[di Ersilia Monti • 04.04.03] Come consumatori, la legge che ci interessa e’ la n.126 del 10.4.1991 recante norme per l’informazione del consumatore, e in particolare il regolamento attuativo contenuto nel D.M. n. 101 dell’8.2.1997.

ALCUNE INFORMAZIONI SULLE NORME CHE REGOLANO L’ETICHETTATURA DI ORIGINE DEI PRODOTTI IMMESSI SUL MERCATO

Come consumatori, la legge che ci interessa e’ la n.126 del 10.4.1991 recante norme per l’informazione del consumatore, e in particolare il regolamento attuativo contenuto nel D.M. n. 101 dell’8.2.1997. L’art. 1, comma b) stabilisce che sui prodotti o sulle confezioni dei prodotti destinati al consumo debbano essere apposte indicazioni chiaramente visibili e leggibili relative “al nome o ragione sociale o marchio e alla sede del produttore o di un importatore stabiliti nell’Unione europea”. Risulta evidente che non e’ fatto alcun obbligo ai produttori o agli importatori di dichiarare la provenienza dei prodotti immessi sul mercato (un’eccezione e’ fatta con apposita disciplina per i prodotti alimentari). Ognuno si regola quindi come meglio crede. Ci sono aziende che tacciono l’origine di tutta la loro produzione, altre che dichiarano solo quella realizzata in Italia (da una mia ricerca sul campo, almeno fino a un paio di anni fa, Benetton apparteneva a questa seconda categoria), altre che almeno in questo sono trasparenti (per esempio BasicNet con i marchi Kappa e Robe di Kappa). Ve ne sono altre ancora che confondono i consumatori giocando sulle assonanze e segnalano in etichetta con la dicitura “Styled in Italy” non il luogo di confezione ma di progettazione del capo di abbigliamento (fateci caso, sono parecchie, soprattutto negli articoli di fascia medio-bassa).  Un altro limite sta nel fatto che mentre le grandi aziende sono sempre facilmente identificabili per il loro marchio, o indicano chiaramente anche il proprio indirizzo (per esempio Stefanel, almeno stando all’epoca della mia ricerca di cui sopra), aziende piu’ piccole o meno note si presentano spesso con nomi di fantasia privi di qualsiasi utilita’ o riferimento.
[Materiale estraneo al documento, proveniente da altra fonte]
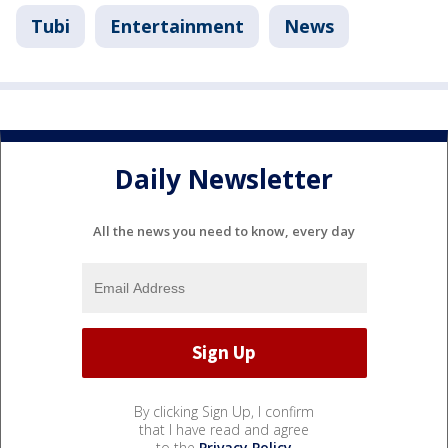
Tubi
Entertainment
News
Daily Newsletter
All the news you need to know, every day
By clicking Sign Up, I confirm
that I have read and agree
to the
Privacy Policy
Se un’azienda decide di indicare il paese di origine, non deve pero’ dichiarare il falso. Se le fasi di lavorazione sono avvenute in piu’ di un paese, il regolamento comunitario n.2913/92, art. 24, stabilisce che debba essere indicato sui prodotti “il paese in cui e’ avvenuta l’ultima trasformazione o lavorazione sostanziale, economicamente giustificata ed effettuata in un’impresa attrezzata a tale scopo, che si sia conclusa con la fabbricazione di un prodotto nuovo o abbia rappresentato una fase importante del processo di fabbricazione”. L’interpretazione del significato di “lavorazione sostanziale” e’ lasciato alle aziende,  e ognuna lo fa a modo suo, magari stampigliando il “made in Italy” su indumenti che al termine del processo produttivo siano stati solo rifiniti, stirati o imballati in Italia. Se invece vende all’estero, l’azienda deve attenersi alla normativa vigente nei paesi di importazione.
La proposta di legge della Campagna Acquisti Trasparenti interveniva in tema di etichettatura imponendo l’obbligo di indicare i paesi che, in materie prime e ore di lavoro, avessero contribuito maggiormente alla produzione del bene.
 In un convegno per operatori del settore, il presidente di Sistema Moda Italia ha inteso interpretare cosi’ l’esigenza crescente dei consumatori per un marchio d’origine trasparente: ”Oggi il consumatore puo’ risalire all’origine di quasi tutti i prodotti che acquista, dai generi alimentari alle automobili. Ma non riesce a sapere da dove provengono molti capi che, essendo a contatto diretto della pelle, possono procurargli danno alla salute”. Noi invece non siamo egoisti e ci preme riaffermare il diritto alla salute e a una vita dignitosa anche per i milioni di lavoratori della macchina da cucire.